# Rain -- chasing the wind ...



## cliffdweller (Jan 31, 2011)

Since the fish have been scarce, Rain spends much of her "beach time" running & running & ... :


----------



## CT Girl (Nov 17, 2010)

Glad to see you are breaking in your new camera. Just gorgeous! How about some Rain in repose, we always see her in motion.


----------



## Chagall's mom (Jan 9, 2010)

Lovely as ever! Only I think it's the wind that's chasing Rain.


----------



## Beaches (Jan 25, 2014)

Amazing pics - beautiful,happy girl!


----------



## elem8886 (Sep 19, 2012)

I love seeing new Rain pictures! 
Clearly the new camera loves Rain as much as the old one


----------



## Pamela (Sep 9, 2008)

THANKS FOR MAKING MY DAY AGAIN!!!!!! CAN gINGER AND I COME AND LIVE WITH YOU AND RAIN? LOL


----------



## laura1960 (Feb 23, 2014)

She is clearly loving life in Florida! These are gorgeous pix of a beautiful dog. Do you have to wash her everytime she visits the beach?


----------



## cliffdweller (Jan 31, 2011)

laura1960 said:


> She is clearly loving life in Florida! These are gorgeous pix of a beautiful dog. Do you have to wash her everytime she visits the beach?


Thank you !

A good shower with a garden hose usually does it, unless it's a bath day anyway.




CT Girl said:


> ... How about some Rain in repose, we always see her in motion.


Rain in the morning :


----------



## Pamela (Sep 9, 2008)

look where you live!!! right on the water I am soooo jealous!!! she is a beautiful dog!


----------



## lily cd re (Jul 23, 2012)

I wish I could have Lily run like that most days, then maybe she would be tired enough to drop off to sleep quickly. I bet Rain sleeps really well after those outings.


----------



## CT Girl (Nov 17, 2010)

A beautiful backdrop to take a picture of your beautiful girl. Rain in repose is lovely, she can be still! Good point Catherine, I bet Rain sleeps like a baby after a mangrove outing.


----------



## cliffdweller (Jan 31, 2011)

lily cd re said:


> I wish I could have Lily run like that most days, then maybe she would be tired enough to drop off to sleep quickly. I bet Rain sleeps really well after those outings.





CT Girl said:


> A beautiful backdrop to take a picture of your beautiful girl. Rain in repose is lovely, she can be still! Good point Catherine, I bet Rain sleeps like a baby after a mangrove outing.


Thank you !

Though I'd like to set Rain free every day, we are actually on a very short leash timewise. We have, on average, 2 hours (once or twice a week --we usually can make it to the "beach" only once a month). It's not enough, and Rain is almost never ready to return home. Around the house, Rain is almost always relaxed, unobtrusive, sweet (occasionally, a little mischievous, just for fun)... remarkable ... she is the light of my life !


----------



## Manxcat (May 6, 2013)

nu2poodles said:


> Thank you !
> 
> *Though I'd like to set Rain free every day, we are actually on a very short leash timewise. We have, on average, 2 hours (once or twice a week --we usually can make it to the "beach" only once a month). *It's not enough, and Rain is almost never ready to return home. Around the house, Rain is almost always relaxed, unobtrusive, sweet (occasionally, a little mischievous, just for fun)... remarkable ... she is the light of my life !

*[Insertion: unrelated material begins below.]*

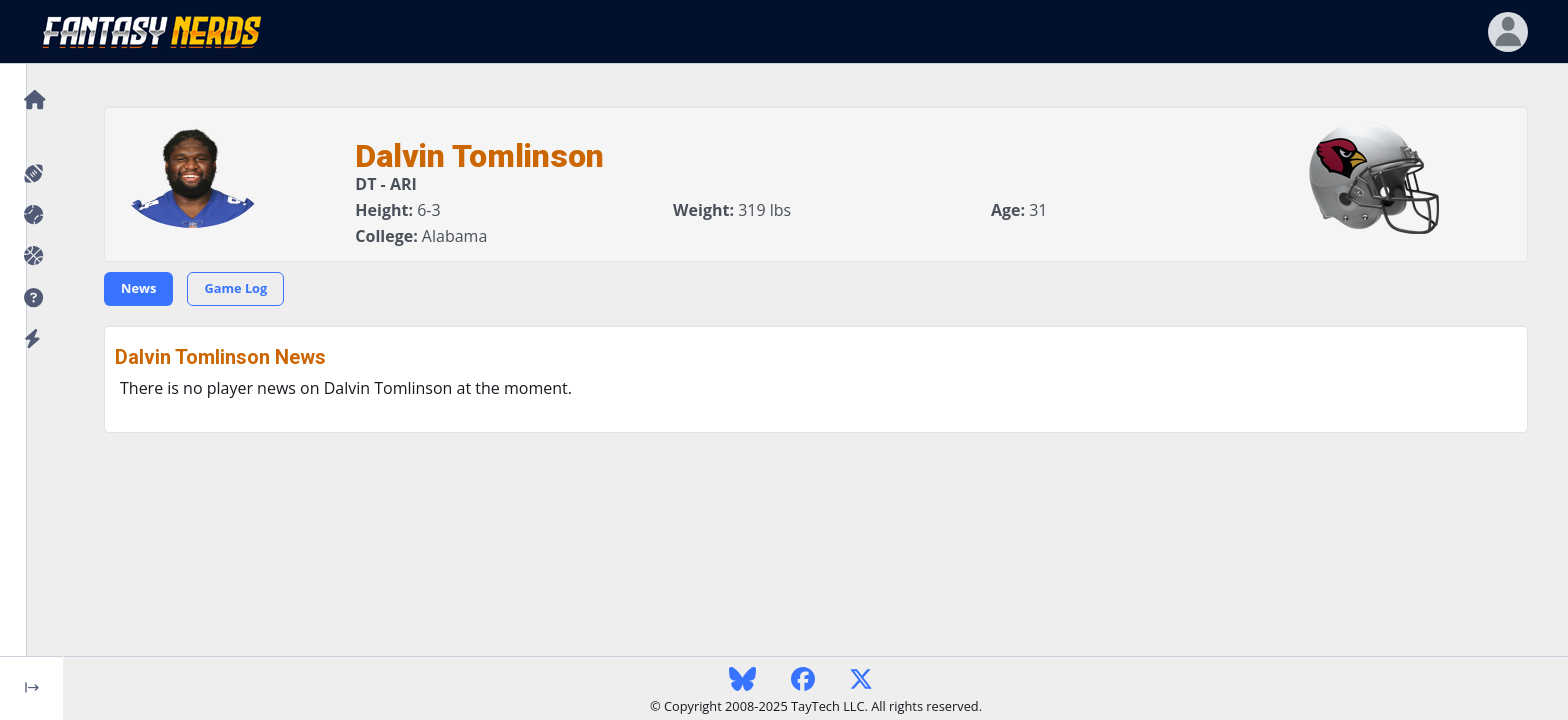  Describe the element at coordinates (31, 298) in the screenshot. I see `[button]` at that location.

Nooooo!! Don't tell me that! I live with this wonderful picture of Rain living on the wild side every day, a free spirit with the sea breeze in her curls and the smell of the mangroves in her oh so elegant nose! Like a pirate's lady! 

Although I have to say she does do "repose" beautifully, just like she does everything else 

She's fabulous!


----------



## Rusty (Jun 13, 2012)

You always have such gorgeous pictures! One day, if you have the time and inclination, I'd be so appreciative if you would post a technical "how to" about how to get such great poodle action shots! What settings do you use on your camera? Are there particular technical features/specifications that a camera needs to have to get such good, clear pictures?

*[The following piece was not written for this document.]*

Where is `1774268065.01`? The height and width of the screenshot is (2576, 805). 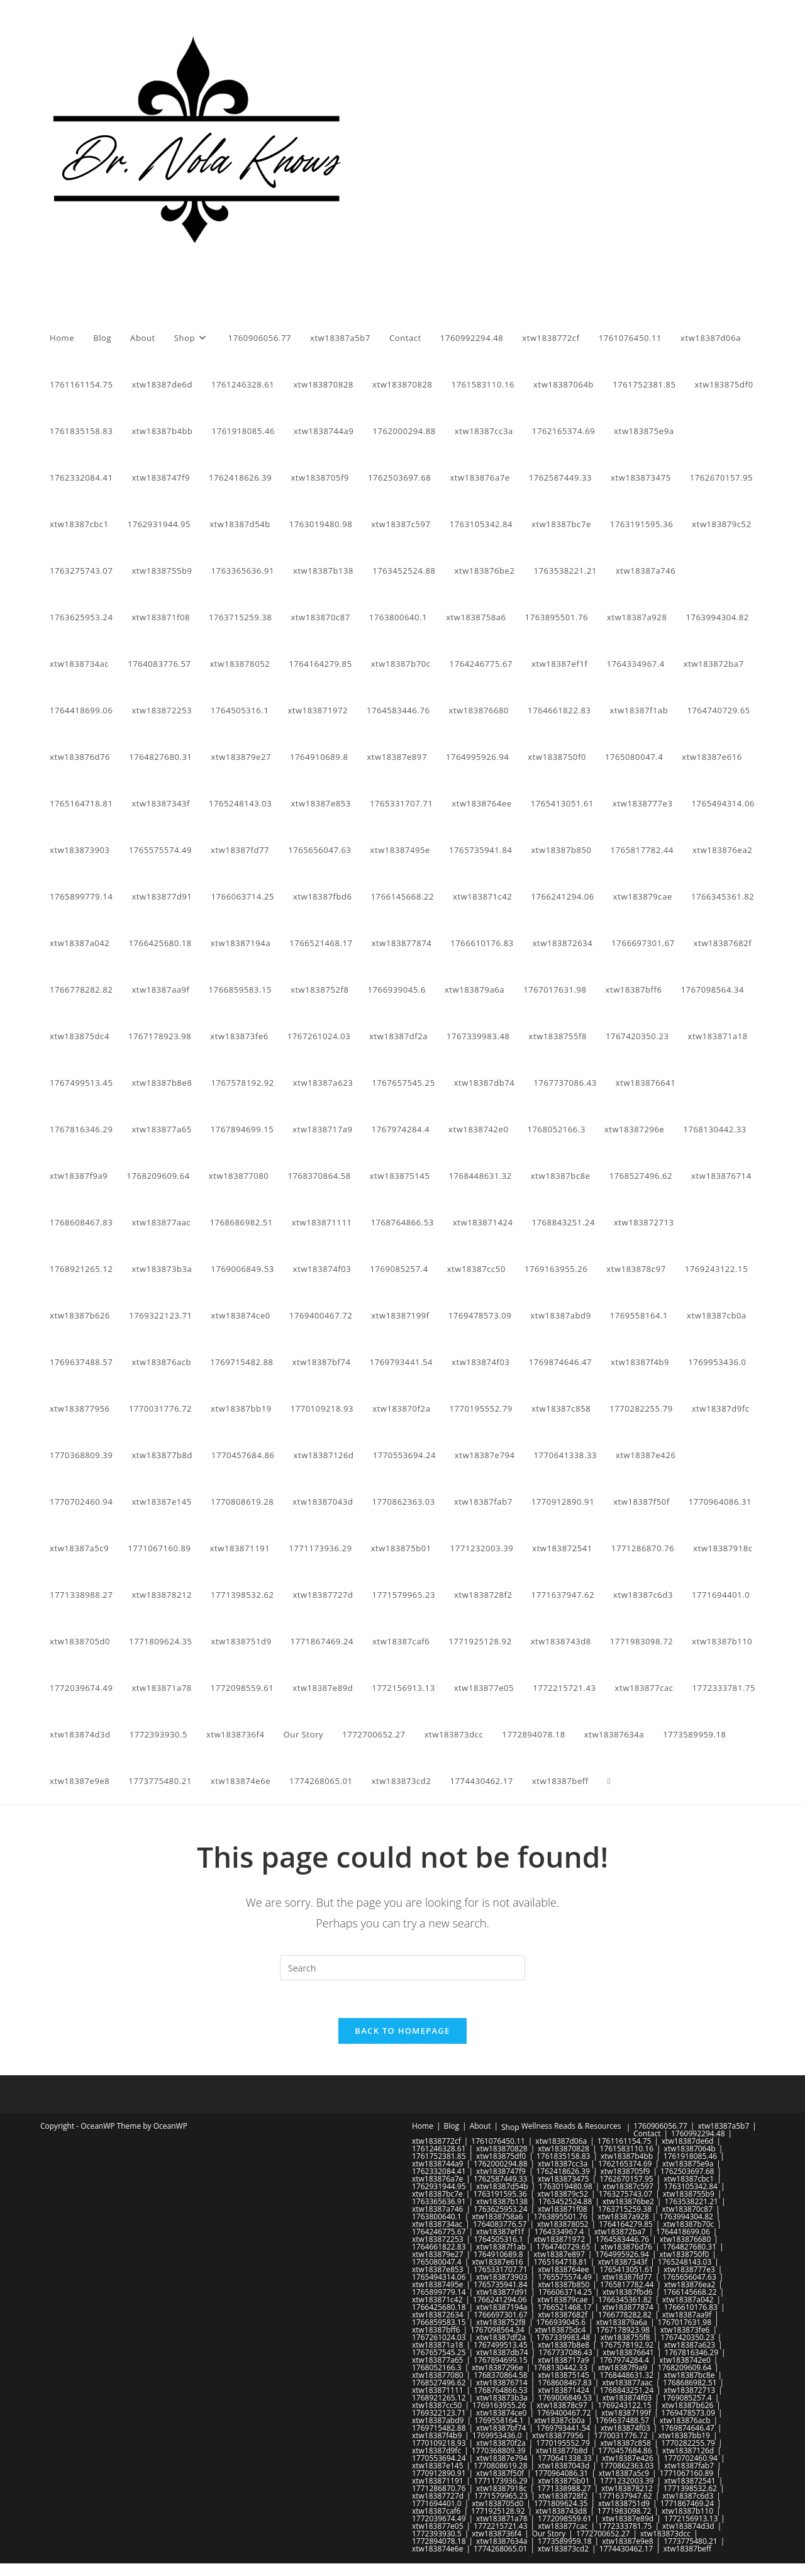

All my "action shots" of Begley are out of focus (at best) or completely miss having him in the frame (at worst) because the camera is too slow or I aim it too poorly.


----------



## cliffdweller (Jan 31, 2011)

Manxcat said:


> Nooooo!! Don't tell me that! I live with this wonderful picture of Rain living on the wild side every day, a free spirit with the sea breeze in her curls and the smell of the mangroves in her oh so elegant nose! Like a pirate's lady! ...
> 
> She's fabulous!


Perhaps some day ... when my job here is done .... I think she is fabulous too ! Thank you !



Rusty said:


> You always have such gorgeous pictures! One day, if you have the time and inclination, I'd be so appreciative if you would post a technical "how to" about how to get such great poodle action shots! What settings do you use on your camera? Are there particular technical features/specifications that a camera needs to have to get such good, clear pictures?
> 
> ...


Thank You !

I have put a reply here : http://www.poodleforum.com/3-poodle-pictures/16458-picture-taking-editing-q-tip-thread-2.html#post1098929


----------



## sweetheartsrodeo (Sep 19, 2012)

Lovely as always! Rain my dear, you are an amazing girl!


----------